2010-Jun-25, Friday

Previously:
- Manually mounting
- Manually setting permissions to read/write

Today, creating live-USB discs, and manual reformatting.

It began like this. The screen on my laptop broke. Big stripe from top to bottom, width of the hinge, all gone white. But that was okay, I took out the five year insurance, so off it went for repair. This left me with just my EEE netbook. It had a nicely functioning Fedora 11, but it's coming to the end of it's life now. I didn't want to upgrade to 12 before as I felt they were trying too many new things all at once. And I'm apprehensive of the new bootloader. But now with 13 they've had time to get it all working nicely. Time to take the leap.

I looked up the options.
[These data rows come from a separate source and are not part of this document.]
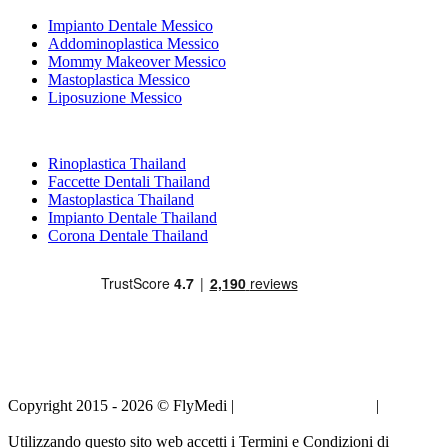
Impianto Dentale Messico
Addominoplastica Messico
Mommy Makeover Messico
Mastoplastica Messico
Liposuzione Messico
Trattamenti Popolari in Thailand
Rinoplastica Thailand
Faccette Dentali Thailand
Mastoplastica Thailand
Impianto Dentale Thailand
Corona Dentale Thailand
Copyright 2015 - 2026 © FlyMedi |
Termini e Condizioni
|
Informativa sulla Privacy
Utilizzando questo sito web accetti i Termini e Condizioni di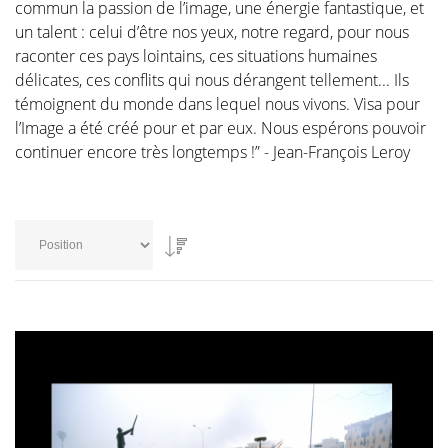
commun la passion de l’image, une énergie fantastique, et
un talent : celui d’être nos yeux, notre regard, pour nous
raconter ces pays lointains, ces situations humaines
délicates, ces conflits qui nous dérangent tellement... Ils
témoignent du monde dans lequel nous vivons. Visa pour
l’Image a été créé pour et par eux. Nous espérons pouvoir
continuer encore très longtemps !” - Jean-François Leroy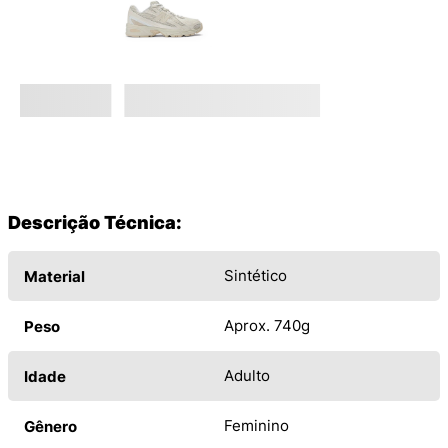
Descrição Técnica:
Sintético
Material
Aprox. 740g
Peso
Adulto
Idade
Feminino
Gênero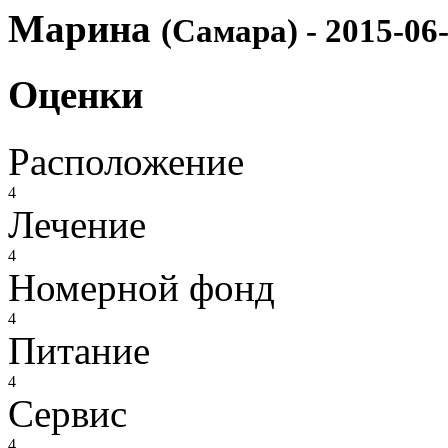
Марина
(Самара) - 2015-06
Оценки
Расположение
4
Лечение
4
Номерной фонд
4
Питание
4
Сервис
4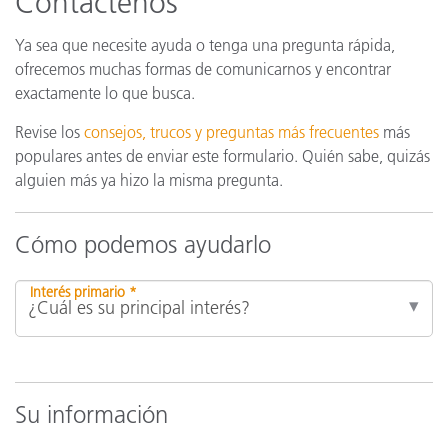
Contáctenos
Ya sea que necesite ayuda o tenga una pregunta rápida,
ofrecemos muchas formas de comunicarnos y encontrar
exactamente lo que busca.
Revise los
consejos, trucos y preguntas más frecuentes
más
populares antes de enviar este formulario. Quién sabe, quizás
alguien más ya hizo la misma pregunta.
Cómo podemos ayudarlo
Interés primario *
Su información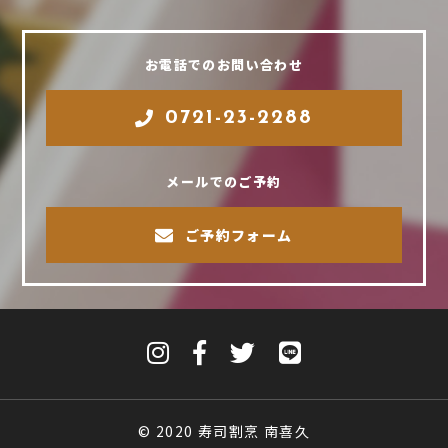
お電話でのお問い合わせ
0721-23-2288
メールでのご予約
ご予約フォーム
© 2020 寿司割烹 南喜久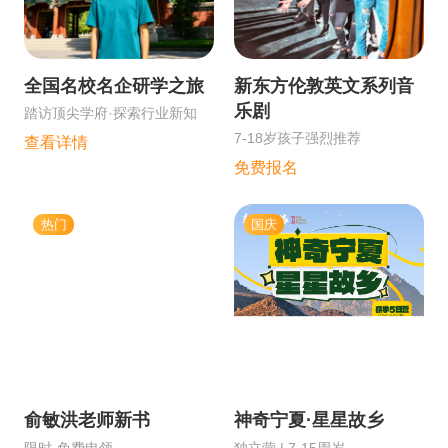
全国名校名企研学之旅
新东方伦敦英文系列音
乐剧
踏访顶尖学府·探索行业新知
7-18岁孩子强烈推荐
查看详情
免费报名
热门
国庆
俞敏洪老师新书
神奇宁夏·星星故乡
限时·免费申领
独立营 | 7-15周岁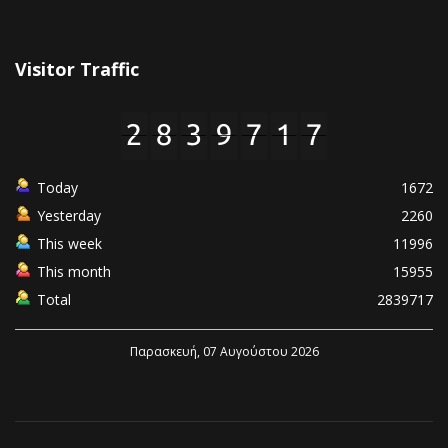
Visitor Traffic
Today
1672
Yesterday
2260
This week
11996
This month
15955
Total
2839717
Παρασκευή, 07 Αυγούστου 2026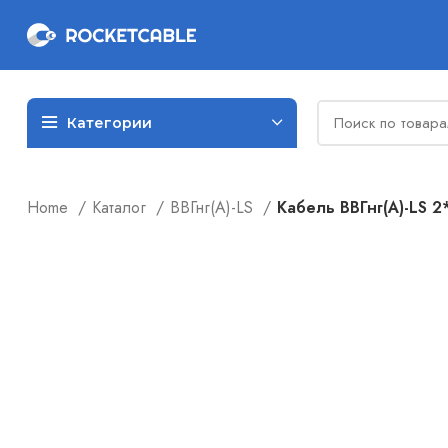
Категории
Home
Каталог
ВВГнг(А)-LS
Кабель ВВГнг(А)-LS 2*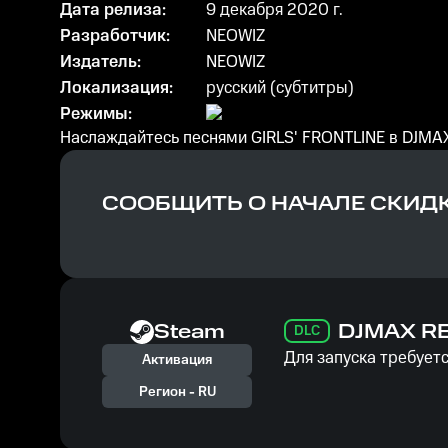
Дата релиза:
9 декабря 2020 г.
Разработчик:
NEOWIZ
Издатель:
NEOWIZ
Локализация:
русский (субтитры)
Режимы:
Наслаждайтесь песнями GIRLS' FRONTLINE в DJMA
СООБЩИТЬ О НАЧАЛЕ СКИД
Steam
DJMAX RE
DLC
Для запуска требуетс
Активация
Регион -
RU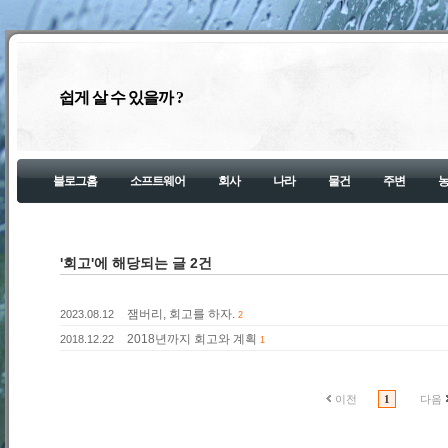
쉽게 살 수 있을까 ?
블로그홈
소프트웨어
회사
나라
물건
주변
'회고'에 해당되는 글 2건
잼버리, 회고를 하자.
2023.08.12
2
2018년까지 회고와 계획
2018.12.22
1
이전
1
다음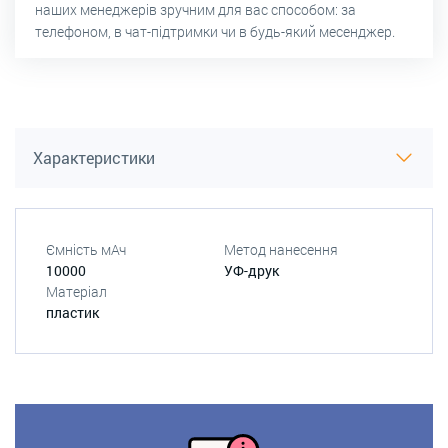
наших менеджерів зручним для вас способом: за
телефоном, в чат-підтримки чи в будь-який месенджер.
Характеристики
Ємність мАч
Метод нанесення
10000
УФ-друк
Матеріал
пластик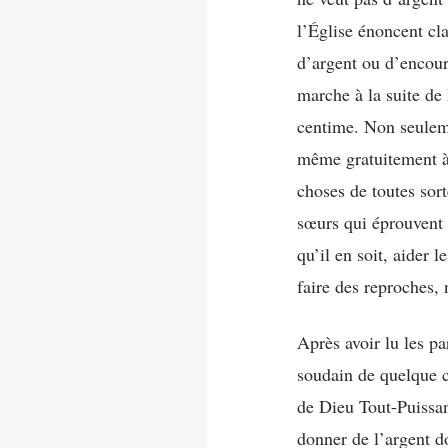
l’Église énoncent cl
d’argent ou d’encour
marche à la suite de
centime. Non seulem
même gratuitement à t
choses de toutes sort
sœurs qui éprouvent d
qu’il en soit, aider 
faire des reproches, 
Après avoir lu les p
soudain de quelque c
de Dieu Tout-Puissa
donner de l’argent do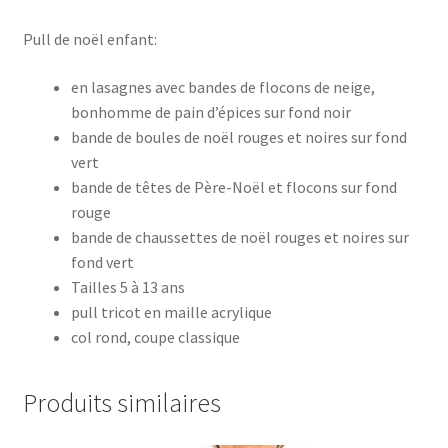
Pull de noël enfant:
en lasagnes avec bandes de flocons de neige,
bonhomme de pain d’épices sur fond noir
bande de boules de noël rouges et noires sur fond
vert
bande de têtes de Père-Noël et flocons sur fond
rouge
bande de chaussettes de noël rouges et noires sur
fond vert
Tailles 5 à 13 ans
pull tricot en maille acrylique
col rond, coupe classique
Produits similaires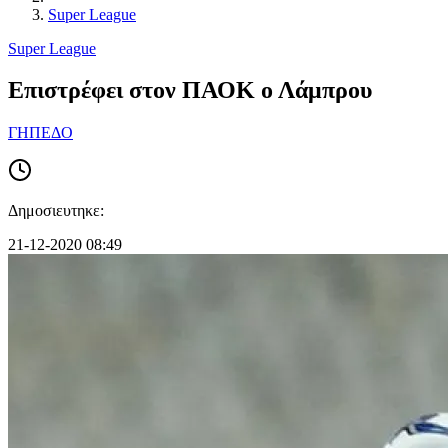
Super League
Super League
Επιστρέφει στον ΠΑΟΚ ο Λάμπρου
ΓΗΠΕΔΟ
Δημοσιευτηκε:
21-12-2020 08:49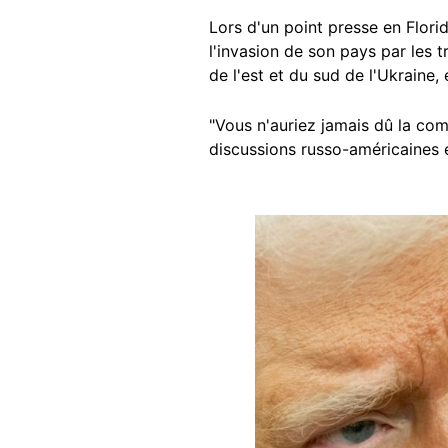
Lors d'un point presse en Flori
l'invasion de son pays par les 
de l'est et du sud de l'Ukraine,
"Vous n'auriez jamais dû la co
discussions russo-américaines 
Image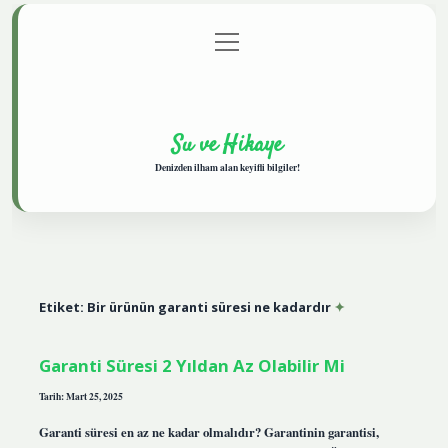
menüyü
Anasayfa
Gizlilik Politikası
Yasal Uyarı
aç
Hakkımızda
Su ve Hikaye
Denizden ilham alan keyifli bilgiler!
Etiket:
Bir ürünün garanti süresi ne kadardır
Garanti Süresi 2 Yıldan Az Olabilir Mi
Tarih: Mart 25, 2025
Garanti süresi en az ne kadar olmalıdır? Garantinin garantisi,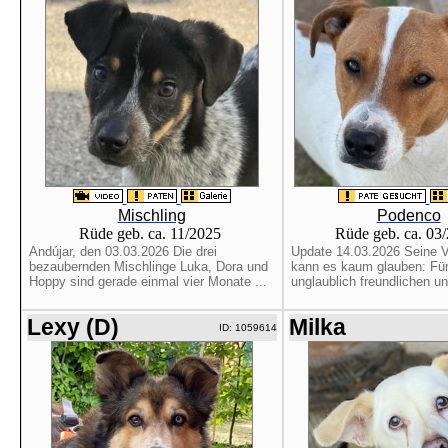
Mischling
Podenco
Rüde geb. ca. 11/2025
Rüde geb. ca. 03
Andújar, den 03.03.2026 Die drei
Update 14.03.2026 Seine Ve
bezaubernden Mischlinge Luka, Dora und
kann es kaum glauben: Für
Hoppy sind gerade einmal vier Monate ...
unglaublich freundlichen und
Lexy (D)
Milka
ID: 1059614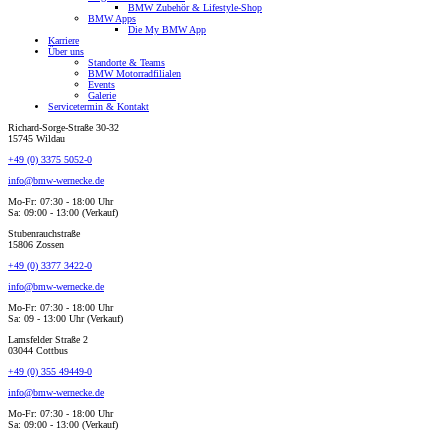
BMW Zubehör & Lifestyle-Shop
BMW Apps
Die My BMW App
Karriere
Über uns
Standorte & Teams
BMW Motorradfilialen
Events
Galerie
Servicetermin & Kontakt
Richard-Sorge-Straße 30-32
15745 Wildau
+49 (0) 3375 5052-0
info@bmw-wernecke.de
Mo-Fr: 07:30 - 18:00 Uhr
Sa: 09:00 - 13:00 (Verkauf)
Stubenrauchstraße
15806 Zossen
+49 (0) 3377 3422-0
info@bmw-wernecke.de
Mo-Fr: 07:30 - 18:00 Uhr
Sa: 09 - 13:00 Uhr (Verkauf)
Lamsfelder Straße 2
03044 Cottbus
+49 (0) 355 49449-0
info@bmw-wernecke.de
Mo-Fr: 07:30 - 18:00 Uhr
Sa: 09:00 - 13:00 (Verkauf)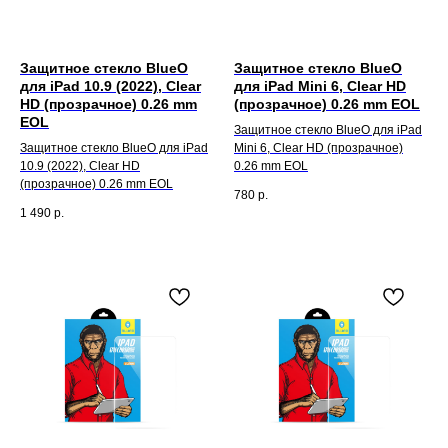
Защитное стекло BlueO
Защитное стекло BlueO
для iPad 10.9 (2022), Clear
для iPad Mini 6, Clear HD
HD (прозрачное) 0.26 mm
(прозрачное) 0.26 mm EOL
EOL
Защитное стекло BlueO для iPad
Защитное стекло BlueO для iPad
Mini 6, Clear HD (прозрачное)
10.9 (2022), Clear HD
0.26 mm EOL
(прозрачное) 0.26 mm EOL
780
р.
1 490
р.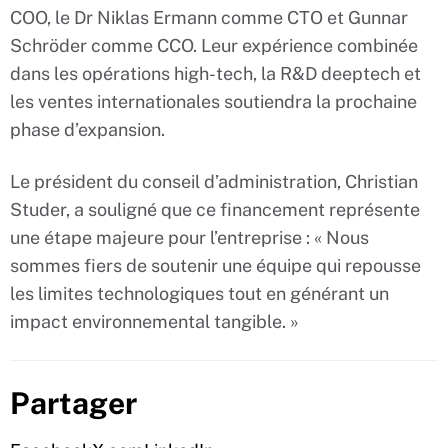
COO, le Dr Niklas Ermann comme CTO et Gunnar
Schröder comme CCO. Leur expérience combinée
dans les opérations high-tech, la R&D deeptech et
les ventes internationales soutiendra la prochaine
phase d’expansion.
Le président du conseil d’administration, Christian
Studer, a souligné que ce financement représente
une étape majeure pour l’entreprise : « Nous
sommes fiers de soutenir une équipe qui repousse
les limites technologiques tout en générant un
impact environnemental tangible. »
Partager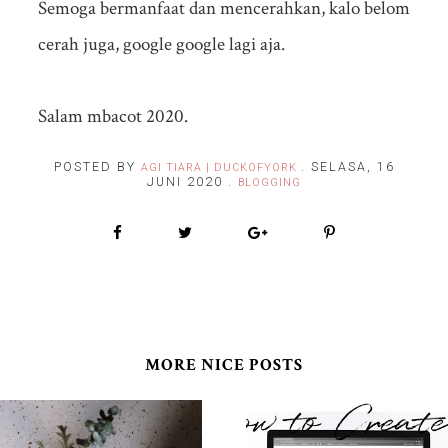
Semoga bermanfaat dan mencerahkan, kalo belom
cerah juga, google google lagi aja.
Salam mbacot 2020.
POSTED BY
.
SELASA, 16
AGI TIARA | DUCKOFYORK
JUNI 2020
.
BLOGGING
MORE NICE POSTS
Upgrading seemed attractive. preupgrade looks fairly shiney, but my /boot partition was too small at the previously recommended 200MB, and my router is in a really awkward place to enable me to sit plugged into it for a while. So, other options, upgrade from media, install from live media. I didn't have any blank CDs or DVDs handy (I've an external DVD-drive so that's not a problem for my EEE), so I thought I'd try out the Live CD on USB thing. But the live CDs don't upgrade, only install. And sure, they've changed the recommended partitions, /boot is now 500MB, and /home gets its own. Okay, why not, let's give it a go.

Well, the good news is the images came down quickly. The rest is a bit of a saga.

A bit of a ramble )

In summary, I don't know why I had these problems when others don't seem to. Every program I used was Fedora based. The only thing I can think of is that the USB drive was NTFS before I reformatted it for the first time. Or that the instructions are incomplete. But, what I learned is how to manually use mkfs and that (by default at least) it doesn't assign a label. Also, I'll think I'll stick to DVDs in the future.
(The install from the full installation DVD went perfectly!)

Fedora 13 does appear to have drivers that work for my awkward wireless card (kmod-rt2860). I can see the available networks, and I can attempt to connect to them. But there is where it falls down. It isn't authenticating against the network, it just continually asks me for the passphrase. I've seen this behaviour before, on many different versions of Fedora, on many different laptops. But never for my home network before. For some reason NetworkManager just randomly decides not to like some networks. And different ones on different machines at that. The only thing they have in common is WPA security. The internet isn't yielding any useful information. I'm wondering if anyone here has come across this before? Can they point me towards a solution? Broken wireless on a netbook is grounds for changing distro.